*Material provided*

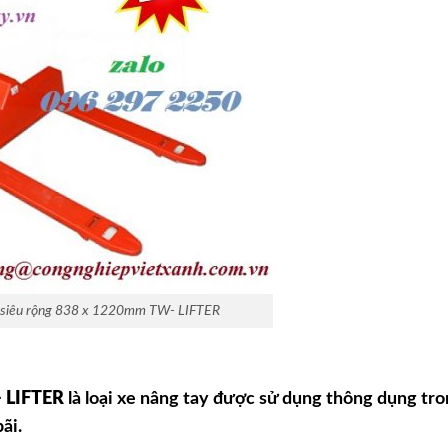
 siêu rộng 838 x 1220mm TW- LIFTER
- LIFTER
là loại xe nâng tay được sử dụng thông dụng tr
ãi.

*Action item*
Output the listing exactly, without images.

*Answer*
 siêu rộng 838 x 1220mm TW- LIFTER
- LIFTER
là loại xe nâng tay được sử dụng thông dụng tr
ãi.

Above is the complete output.